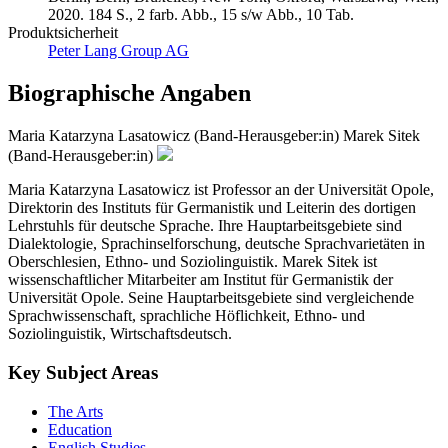
2020. 184 S., 2 farb. Abb., 15 s/w Abb., 10 Tab.
Produktsicherheit
Peter Lang Group AG
Biographische Angaben
Maria Katarzyna Lasatowicz (Band-Herausgeber:in)
Marek Sitek
(Band-Herausgeber:in)
Maria Katarzyna Lasatowicz ist Professor an der Universität Opole,
Direktorin des Instituts für Germanistik und Leiterin des dortigen
Lehrstuhls für deutsche Sprache. Ihre Hauptarbeitsgebiete sind
Dialektologie, Sprachinselforschung, deutsche Sprachvarietäten in
Oberschlesien, Ethno- und Soziolinguistik. Marek Sitek ist
wissenschaftlicher Mitarbeiter am Institut für Germanistik der
Universität Opole. Seine Hauptarbeitsgebiete sind vergleichende
Sprachwissenschaft, sprachliche Höflichkeit, Ethno- und
Soziolinguistik, Wirtschaftsdeutsch.
Key Subject Areas
The Arts
Education
English Studies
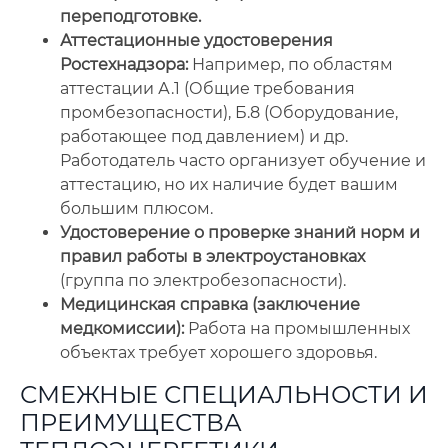
переподготовке.
Аттестационные удостоверения
Ростехнадзора:
Например, по областям
аттестации А.1 (Общие требования
промбезопасности), Б.8 (Оборудование,
работающее под давлением) и др.
Работодатель часто организует обучение и
аттестацию, но их наличие будет вашим
большим плюсом.
Удостоверение о проверке знаний норм и
правил работы в электроустановках
(группа по электробезопасности).
Медицинская справка (заключение
медкомиссии):
Работа на промышленных
объектах требует хорошего здоровья.
СМЕЖНЫЕ СПЕЦИАЛЬНОСТИ И
ПРЕИМУЩЕСТВА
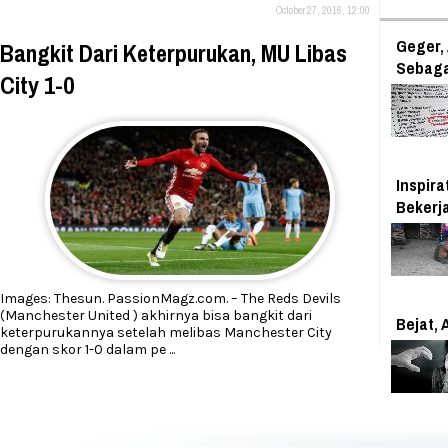
October 27, 2016, 12:00
Geger,
Bangkit Dari Keterpurukan, MU Libas
Sebaga
City 1-0
Inspira
Bekerj
Images: Thesun. PassionMagz.com. – The Reds Devils
(Manchester United ) akhirnya bisa bangkit dari
Bejat, 
keterpurukannya setelah melibas Manchester City
dengan skor 1-0 dalam pe
...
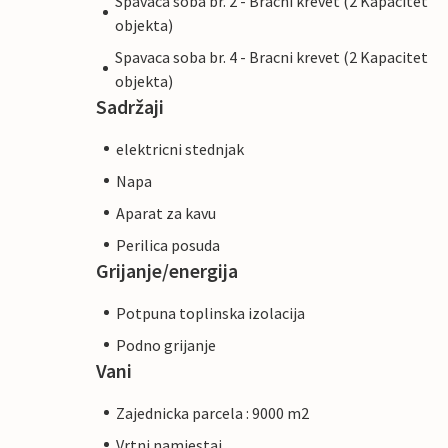
Spavaca soba br. 2 - Bracni krevet (2 Kapacitet
objekta)
Spavaca soba br. 4 - Bracni krevet (2 Kapacitet
objekta)
Sadržaji
elektricni stednjak
Napa
Aparat za kavu
Perilica posuda
Grijanje/energija
Potpuna toplinska izolacija
Podno grijanje
Vani
Zajednicka parcela : 9000 m2
Vrtni namjestaj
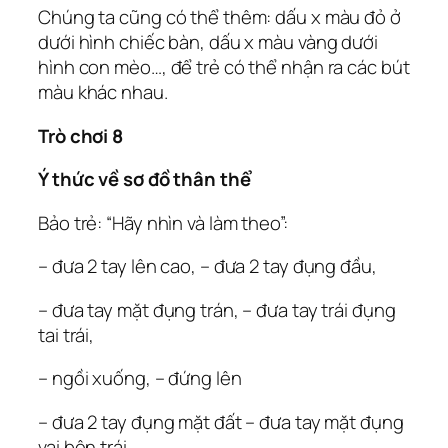
Chúng ta cũng có thể thêm: dấu x màu đỏ ở
dưới hình chiếc bàn, dấu x màu vàng dưới
hình con mèo…, để trẻ có thể nhận ra các bút
màu khác nhau.
Trò chơi 8
Ý thức về sơ đồ thân thể
Bảo trẻ: “Hãy nhìn và làm theo”:
– đưa 2 tay lên cao, – đưa 2 tay đụng đầu,
– đưa tay mặt đụng trán, – đưa tay trái đụng
tai trái,
– ngồi xuống, – đứng lên
– đưa 2 tay đụng mặt đất – đưa tay mặt đụng
vai bên trái,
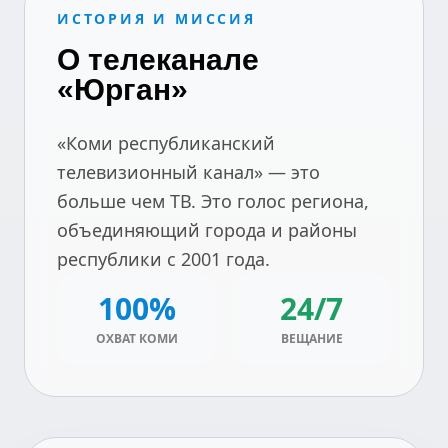
ИСТОРИЯ И МИССИЯ
О телеканале
«Юрган»
«Коми республиканский
телевизионный канал» — это
больше чем ТВ. Это голос региона,
объединяющий города и районы
республики с 2001 года.
100%
24/7
ОХВАТ КОМИ
ВЕЩАНИЕ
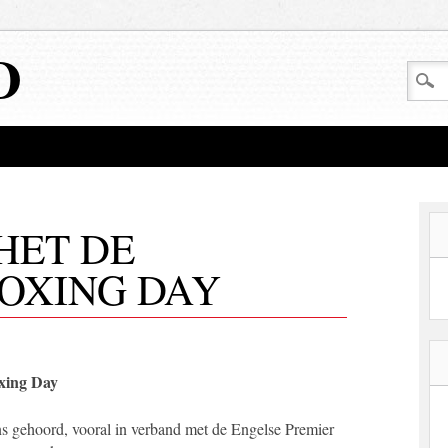
D
HET DE
OXING DAY
xing Day
ns gehoord, vooral in verband met de Engelse Premier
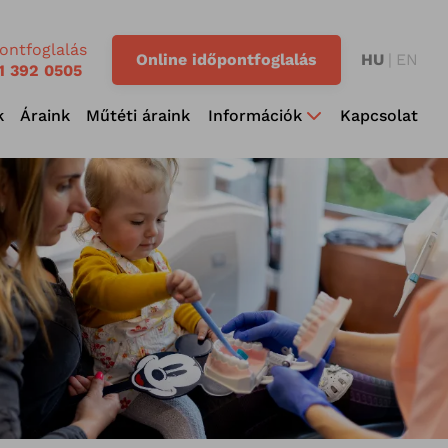
ontfoglalás
Online időpontfoglalás
HU
EN
1 392 0505
k
Áraink
Műtéti áraink
Információk
Kapcsolat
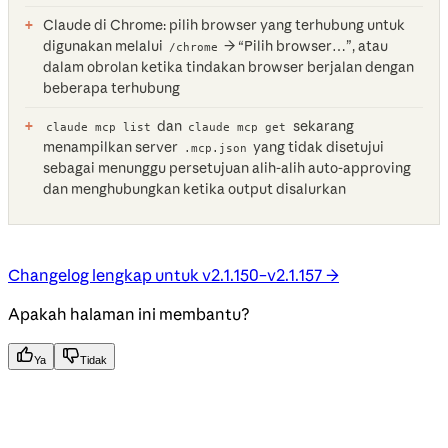
Claude di Chrome: pilih browser yang terhubung untuk
digunakan melalui
→ “Pilih browser…”, atau
/chrome
dalam obrolan ketika tindakan browser berjalan dengan
beberapa terhubung
dan
sekarang
claude mcp list
claude mcp get
menampilkan server
yang tidak disetujui
.mcp.json
sebagai menunggu persetujuan alih-alih auto-approving
dan menghubungkan ketika output disalurkan
Changelog lengkap untuk v2.1.150–v2.1.157 →
Apakah halaman ini membantu?
Ya
Tidak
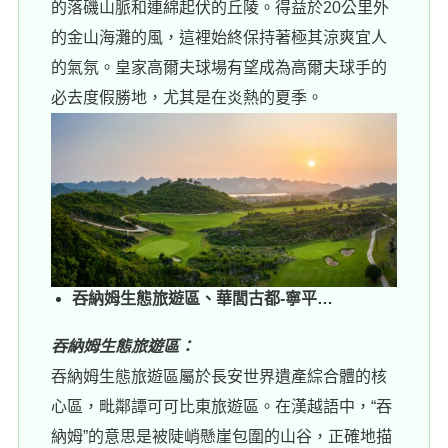
的落磯山脈和連綿起伏的丘陵。得益於20公里外
的金山海灘的風，這裡始終保持著極其涼爽宜人
的氣氛。皇家高爾夫球場有望成為高爾夫球手的
必去度假勝地，尤其是在炎熱的夏季。
吞納姆生態旅遊區、華閭古都-寧平…
吞納姆生態旅遊區：
吞納姆生態旅遊區屬於長安世界遺產綜合體的核
心區，毗鄰譚可可比東旅遊區。在漢越語中，“吞
納姆”的意思是被陡峭懸崖包圍的山谷，正確地描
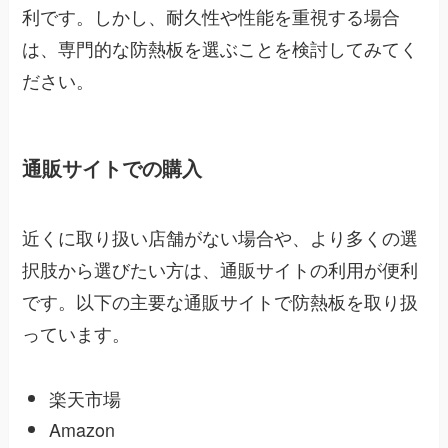
利です。しかし、耐久性や性能を重視する場合
は、専門的な防熱板を選ぶことを検討してみてく
ださい。
通販サイトでの購入
近くに取り扱い店舗がない場合や、より多くの選
択肢から選びたい方は、通販サイトの利用が便利
です。以下の主要な通販サイトで防熱板を取り扱
っています。
楽天市場
Amazon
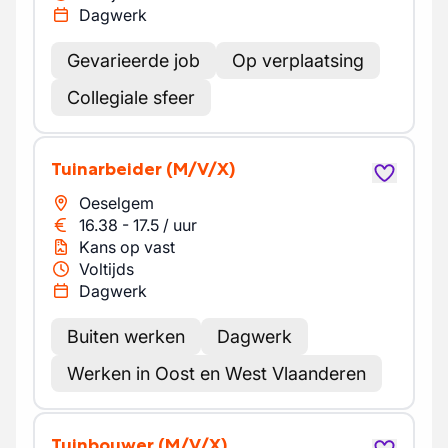
Dagwerk
Gevarieerde job
Op verplaatsing
Collegiale sfeer
Tuinarbeider
(M/V/X)
Oeselgem
16.38
-
17.5
/
uur
Kans op vast
Voltijds
Dagwerk
Buiten werken
Dagwerk
Werken in Oost en West Vlaanderen
Tuinbouwer
(M/V/X)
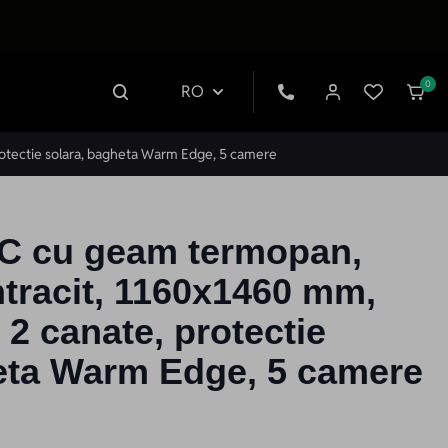
0
RO
rotectie solara, bagheta Warm Edge, 5 camere
VC cu geam termopan,
ntracit, 1160x1460 mm,
 2 canate, protectie
eta Warm Edge, 5 camere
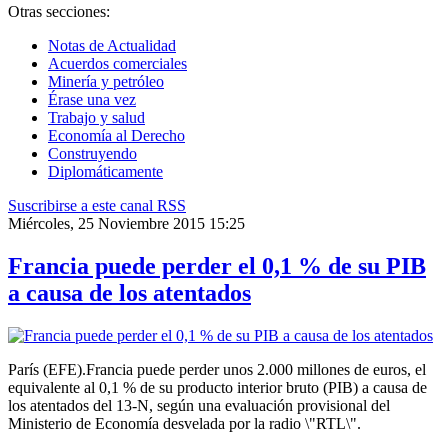
Otras secciones:
Notas de Actualidad
Acuerdos comerciales
Minería y petróleo
Érase una vez
Trabajo y salud
Economía al Derecho
Construyendo
Diplomáticamente
Suscribirse a este canal RSS
Miércoles, 25 Noviembre 2015 15:25
Francia puede perder el 0,1 % de su PIB
a causa de los atentados
París (EFE).Francia puede perder unos 2.000 millones de euros, el
equivalente al 0,1 % de su producto interior bruto (PIB) a causa de
los atentados del 13-N, según una evaluación provisional del
Ministerio de Economía desvelada por la radio \"RTL\".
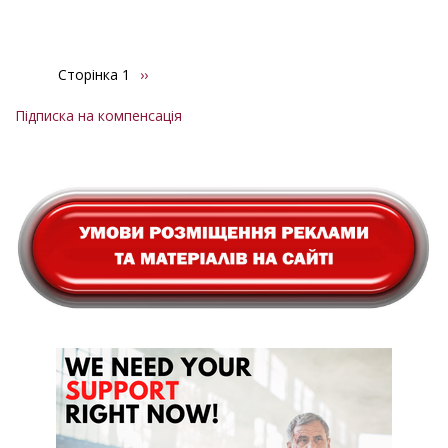
Сторінка 1
Наступна
››
Розбивка
сторінка
на
Підписка на компенсація
сторінки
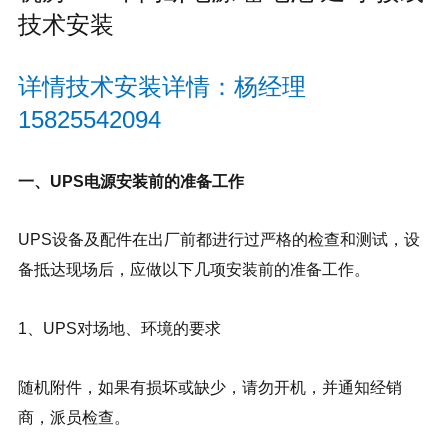
技术安装
详情技术安装详情：杨经理
15825542094
一、UPS电源安装前的准备工作
UPS设备及配件在出厂前都进行过严格的检查和测试，设
备抵达现场后，应做以下几项安装前的准备工作。
1、UPS对场地、环境的要求
随机附件，如果有损坏或缺少，请勿开机，并通知经销
商，派员检查。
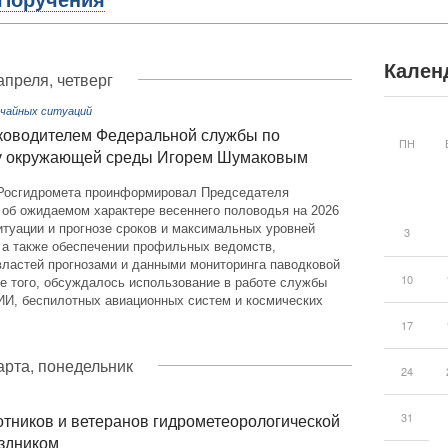
Поручения
Кален
апреля, четверг
чайных ситуаций
ководителем Федеральной службы по
ПН
гу окружающей среды Игорем Шумаковым
Росгидромета проинформировал Председателя
 об ожидаемом характере весеннего половодья на 2026
итуации и прогнозе сроков и максимальных уровней
3
 а также обеспечении профильных ведомств,
властей прогнозами и данными мониторинга паводковой
10
е того, обсуждалось использование в работе службы
ИИ, беспилотных авиационных систем и космических
17
арта, понедельник
24
31
тников и ветеранов гидрометеорологической
здником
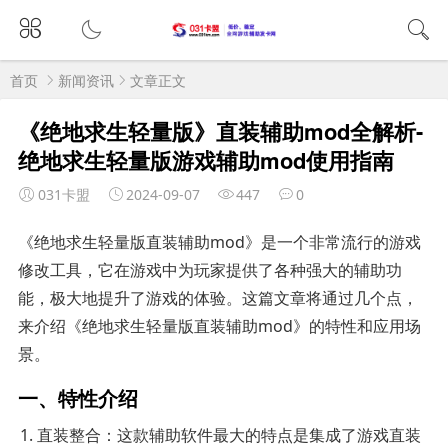
首页
新闻资讯
文章正文
《绝地求生轻量版》直装辅助mod全解析-
绝地求生轻量版游戏辅助mod使用指南
031卡盟
2024-09-07
447
0
《绝地求生轻量版直装辅助mod》是一个非常流行的游戏
修改工具，它在游戏中为玩家提供了各种强大的辅助功
能，极大地提升了游戏的体验。这篇文章将通过几个点，
来介绍《绝地求生轻量版直装辅助mod》的特性和应用场
景。
一、特性介绍
直装整合：这款辅助软件最大的特点是集成了游戏直装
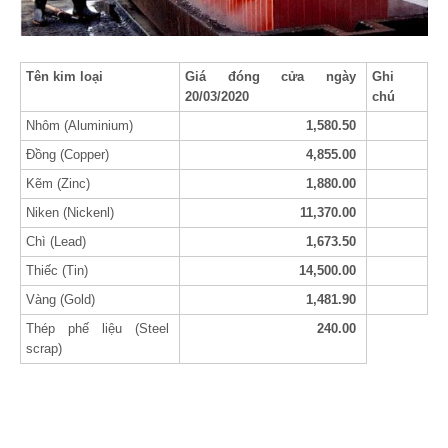
Tên kim loại
Giá đóng cửa ngày
Ghi
20/03/2020
chú
Nhôm (Aluminium)
1,580.50
Đồng (Copper)
4,855.00
Kẽm (Zinc)
1,880.00
Niken (Nickenl)
11,370.00
Chì (Lead)
1,673.50
Thiếc (Tin)
14,500.00
Vàng (Gold)
1,481.90
Thép phế liệu (Steel
240.00
scrap)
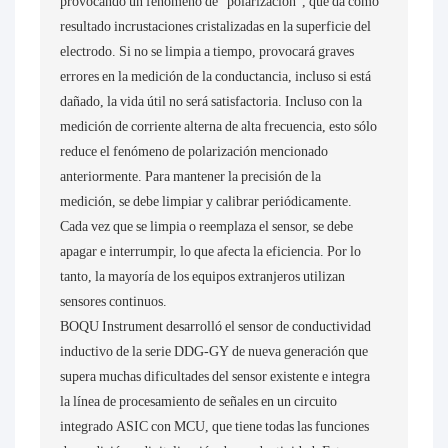
provocando un fenómeno de "polarización", que da como
resultado incrustaciones cristalizadas en la superficie del
electrodo. Si no se limpia a tiempo, provocará graves
errores en la medición de la conductancia, incluso si está
dañado, la vida útil no será satisfactoria. Incluso con la
medición de corriente alterna de alta frecuencia, esto sólo
reduce el fenómeno de polarización mencionado
anteriormente. Para mantener la precisión de la
medición, se debe limpiar y calibrar periódicamente.
Cada vez que se limpia o reemplaza el sensor, se debe
apagar e interrumpir, lo que afecta la eficiencia. Por lo
tanto, la mayoría de los equipos extranjeros utilizan
sensores continuos.
BOQU Instrument desarrolló el sensor de conductividad
inductivo de la serie DDG-GY de nueva generación que
supera muchas dificultades del sensor existente e integra
la línea de procesamiento de señales en un circuito
integrado ASIC con MCU, que tiene todas las funciones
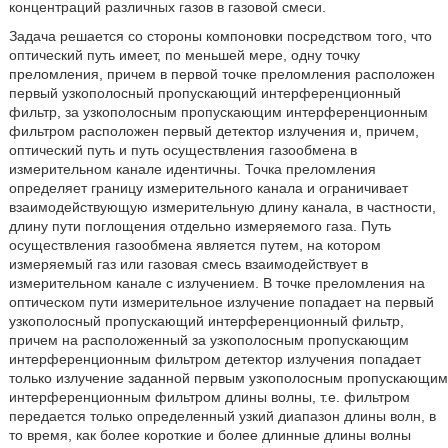
концентраций различных газов в газовой смеси.
Задача решается со стороны компоновки посредством того, что
оптический путь имеет, по меньшей мере, одну точку
преломления, причем в первой точке преломления расположен
первый узкополосный пропускающий интерференционный
фильтр, за узкополосным пропускающим интерференционным
фильтром расположен первый детектор излучения и, причем,
оптический путь и путь осуществления газообмена в
измерительном канале идентичны. Точка преломления
определяет границу измерительного канала и ограничивает
взаимодействующую измерительную длину канала, в частности,
длину пути поглощения отдельно измеряемого газа. Путь
осуществления газообмена является путем, на котором
измеряемый газ или газовая смесь взаимодействует в
измерительном канале с излучением. В точке преломления на
оптическом пути измерительное излучение попадает на первый
узкополосный пропускающий интерференционный фильтр,
причем на расположенный за узкополосным пропускающим
интерференционным фильтром детектор излучения попадает
только излучение заданной первым узкополосным пропускающим
интерференционным фильтром длины волны, т.е. фильтром
передается только определенный узкий диапазон длины волн, в
то время, как более короткие и более длинные длины волны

EXERCISE:
The answer is the lines above between the line holding "errores en la" and the line holding "integrado ASIC con", inclusive, each written out exactly, and no others.

EXERCISE RESPONSE:
errores en la medición de la conductancia, incluso si está
dañado, la vida útil no será satisfactoria. Incluso con la
medición de corriente alterna de alta frecuencia, esto sólo
reduce el fenómeno de polarización mencionado
anteriormente. Para mantener la precisión de la
medición, se debe limpiar y calibrar periódicamente.
Cada vez que se limpia o reemplaza el sensor, se debe
apagar e interrumpir, lo que afecta la eficiencia. Por lo
tanto, la mayoría de los equipos extranjeros utilizan
sensores continuos.
BOQU Instrument desarrolló el sensor de conductividad
inductivo de la serie DDG-GY de nueva generación que
supera muchas dificultades del sensor existente e integra
la línea de procesamiento de señales en un circuito
integrado ASIC con MCU, que tiene todas las funciones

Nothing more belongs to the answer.